Baird Thomas Spalding (1872-1953) is vintage New Age. The author of a series of books entitled Life and Teaching of the Masters of the Far East, he was very much influenced by the earlier New Thought movement that eventually evolved into today’s New Age movement.
Born in Cohocton, New York in 1872, Spalding spent most of his life serving as a mining engineer in the American west. Known to have had a “lifelong penchant for tall tales” his books are based on alleged journeys to the Far East in which he allegedly made contact with immortal beings who imparted their knowledge to him. These “Great Masters of the Himalayas” taught him that although Buddha represents the way to enlightenment they clearly believed that Christ IS Enlightenment, “or a state of consciousness for which we are all seeking – the Christ light of every individual; therefore, the light of every child born into the world.”
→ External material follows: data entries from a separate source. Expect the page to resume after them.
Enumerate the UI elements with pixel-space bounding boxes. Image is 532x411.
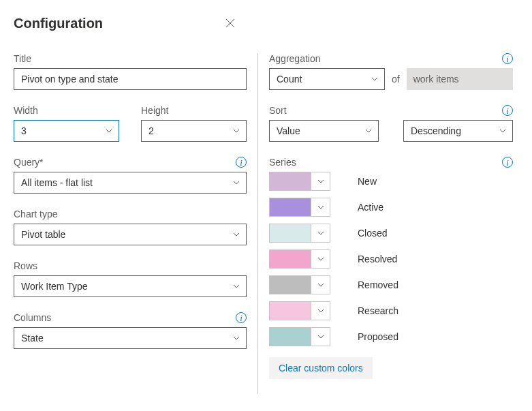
series-name: Closed <box>358 228 388 239</box>
chart-type-select[interactable]: Pivot table <box>14 224 247 245</box>
width-value: 3 <box>21 125 27 136</box>
rows-value: Work Item Type <box>21 281 88 292</box>
aggregation-select[interactable]: Count <box>269 68 385 90</box>
series-row: New <box>269 172 513 191</box>
info-icon[interactable]: i <box>236 312 247 323</box>
series-color-control[interactable] <box>269 249 330 269</box>
series-row: Removed <box>269 275 513 294</box>
chevron-down-icon <box>371 75 379 83</box>
chevron-down-icon <box>364 127 373 135</box>
query-select[interactable]: All items - flat list <box>14 172 247 194</box>
info-icon[interactable]: i <box>236 157 247 168</box>
color-swatch <box>270 172 311 190</box>
chevron-down-icon <box>232 334 240 342</box>
columns-value: State <box>21 333 44 344</box>
series-row: Proposed <box>269 327 513 346</box>
color-swatch <box>270 302 311 320</box>
sort-direction-value: Descending <box>411 125 461 136</box>
chevron-down-icon <box>232 127 240 135</box>
chevron-down-icon[interactable] <box>311 328 330 346</box>
series-list: NewActiveClosedResolvedRemovedResearchPr… <box>269 172 513 346</box>
columns-label: Columns <box>14 312 51 323</box>
color-swatch <box>270 250 311 268</box>
chevron-down-icon <box>232 282 240 290</box>
series-color-control[interactable] <box>269 275 330 294</box>
height-label: Height <box>141 105 168 116</box>
rows-label: Rows <box>14 260 37 271</box>
series-color-control[interactable] <box>269 172 330 191</box>
series-row: Research <box>269 301 513 320</box>
sort-by-value: Value <box>277 125 300 136</box>
chevron-down-icon <box>232 230 240 239</box>
of-label: of <box>392 74 400 85</box>
series-name: Active <box>358 202 384 213</box>
height-value: 2 <box>148 125 154 136</box>
chevron-down-icon[interactable] <box>311 198 330 216</box>
chevron-down-icon[interactable] <box>311 224 330 242</box>
chevron-down-icon <box>105 127 113 135</box>
series-color-control[interactable] <box>269 327 330 346</box>
title-input[interactable] <box>14 68 247 90</box>
series-label: Series <box>269 157 296 168</box>
series-row: Active <box>269 198 513 217</box>
width-label: Width <box>14 105 38 116</box>
width-select[interactable]: 3 <box>14 120 119 142</box>
series-color-control[interactable] <box>269 224 330 243</box>
rows-select[interactable]: Work Item Type <box>14 275 247 297</box>
page-title: Configuration <box>14 16 103 31</box>
color-swatch <box>270 224 311 242</box>
color-swatch <box>270 198 311 216</box>
series-name: Research <box>358 305 398 316</box>
query-label: Query* <box>14 157 44 168</box>
series-name: Removed <box>358 279 398 290</box>
aggregation-target: work items <box>407 68 513 90</box>
series-row: Resolved <box>269 249 513 269</box>
sort-label: Sort <box>269 105 287 116</box>
series-row: Closed <box>269 224 513 243</box>
chevron-down-icon[interactable] <box>311 250 330 268</box>
series-name: Resolved <box>358 254 397 264</box>
sort-direction-select[interactable]: Descending <box>403 120 513 142</box>
query-value: All items - flat list <box>21 177 93 188</box>
info-icon[interactable]: i <box>502 157 513 168</box>
chevron-down-icon <box>232 179 240 187</box>
series-name: Proposed <box>358 331 398 342</box>
close-icon <box>225 18 236 29</box>
clear-custom-colors-button[interactable]: Clear custom colors <box>269 357 373 379</box>
title-label: Title <box>14 53 31 64</box>
series-color-control[interactable] <box>269 301 330 320</box>
chart-type-value: Pivot table <box>21 229 65 240</box>
aggregation-label: Aggregation <box>269 53 321 64</box>
chevron-down-icon <box>499 127 507 135</box>
series-color-control[interactable] <box>269 198 330 217</box>
info-icon[interactable]: i <box>502 105 513 116</box>
color-swatch <box>270 328 311 346</box>
series-name: New <box>358 176 377 187</box>
height-select[interactable]: 2 <box>141 120 247 142</box>
info-icon[interactable]: i <box>502 53 513 64</box>
chevron-down-icon[interactable] <box>311 276 330 294</box>
chart-type-label: Chart type <box>14 209 58 219</box>
aggregation-value: Count <box>277 74 302 85</box>
chevron-down-icon[interactable] <box>311 172 330 190</box>
columns-select[interactable]: State <box>14 327 247 349</box>
close-button[interactable] <box>219 12 241 34</box>
sort-by-select[interactable]: Value <box>269 120 379 142</box>
color-swatch <box>270 276 311 294</box>
chevron-down-icon[interactable] <box>311 302 330 320</box>
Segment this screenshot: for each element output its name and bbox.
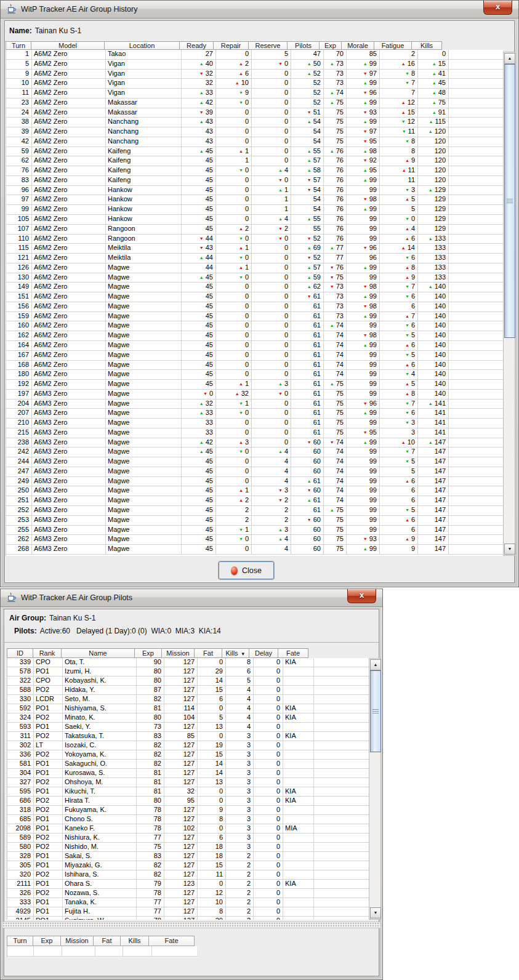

In reality, Spalding didn’t travel to the Far East until 1935-36 when he visited India almost a decade after he published the first books in the series.
In other words, his books are full of tall tales which are drawn from his own experiences in a New Thought group in San Francisco. In fact, the first few chapters of Volume One of Life and Teaching was published in the group’s magazine. His publisher, Doug DeVorss, was raised in another well-known New Thought Church known as the Unity Church and many believe DeVorss’ ideas are also imbedded in Spalding’s work.
It’s interesting to note that it was Spalding who first introduced the now popular New Age concept of Ascended Masters – beings who began their existence as humans but experienced several “incarnations” to become more highly evolved than the rest of us.
In fact, JZ Knight, the medium who claims to be receiving wisdom from a 35,000 year-old Ascended Master named Ramtha admits to being influenced by Spalding’s work.
Spalding died in 1953 but his books live on and became quite popular in the 1970’s as the New Age movement was blossoming.
Although Spalding’s works are believed to be largely fiction, they introduce the reader to occult-oriented metaphysical concepts and a non-Christian concept of spiritual realities and should be avoided.